> Exercise
The expected output is the data below, restated word for word.

> Information given
━━━━━━━━

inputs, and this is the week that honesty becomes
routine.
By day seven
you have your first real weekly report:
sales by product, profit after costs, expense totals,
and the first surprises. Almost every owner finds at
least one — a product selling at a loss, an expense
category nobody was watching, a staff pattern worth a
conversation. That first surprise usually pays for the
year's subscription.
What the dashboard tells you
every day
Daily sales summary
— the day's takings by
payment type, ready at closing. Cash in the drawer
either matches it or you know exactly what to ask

━━━━━━━━

> Result of this exercise
inputs, and this is the week that honesty becomes
routine.
By day seven
you have your first real weekly report:
sales by product, profit after costs, expense totals,
and the first surprises. Almost every owner finds at
least one — a product selling at a loss, an expense
category nobody was watching, a staff pattern worth a
conversation. That first surprise usually pays for the
year's subscription.
What the dashboard tells you
every day
Daily sales summary
— the day's takings by
payment type, ready at closing. Cash in the drawer
either matches it or you know exactly what to ask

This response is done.